--- START ---
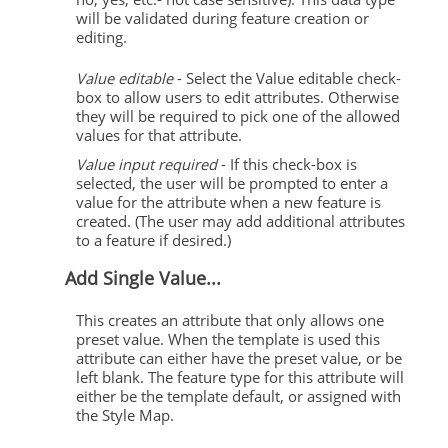
will be validated during feature creation or
editing.
Value editable
- Select the Value editable check-
box to allow users to edit attributes. Otherwise
they will be required to pick one of the allowed
values for that attribute.
Value input required
- If this check-box is
selected, the user will be prompted to enter a
value for the attribute when a new feature is
created. (The user may add additional attributes
to a feature if desired.)
Add Single Value...
This creates an attribute that only allows one
preset value. When the template is used this
attribute can either have the preset value, or be
left blank. The feature type for this attribute will
either be the template default, or assigned with
the Style Map.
--- END ---
> EXERCISE BRIEF
Only the lines from the one holding "attribute can either" through the final line of the entries, both included, should be given again, word for word.

> SOLVED EXERCISE
attribute can either have the preset value, or be
left blank. The feature type for this attribute will
either be the template default, or assigned with
the Style Map.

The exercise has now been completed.